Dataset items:
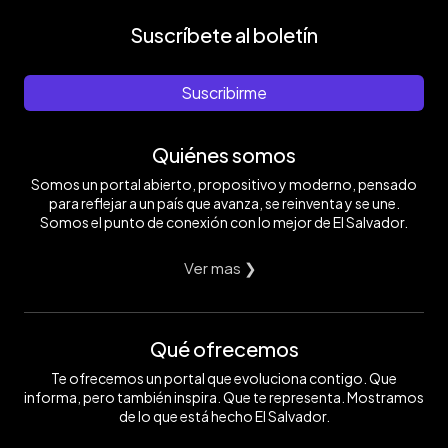
Suscríbete al boletín
Suscribirme
Quiénes somos
Somos un portal abierto, propositivo y moderno, pensado
para reflejar a un país que avanza, se reinventa y se une.
Somos el punto de conexión con lo mejor de El Salvador.
Ver mas ❯
Qué ofrecemos
Te ofrecemos un portal que evoluciona contigo. Que
informa, pero también inspira. Que te representa. Mostramos
de lo que está hecho El Salvador.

TASK TO CARRY OUT
In the entries above, identify every line with the string "ofrecemos".

SOLUTION BELOW
Qué ofrecemos
Te ofrecemos un portal que evoluciona contigo. Que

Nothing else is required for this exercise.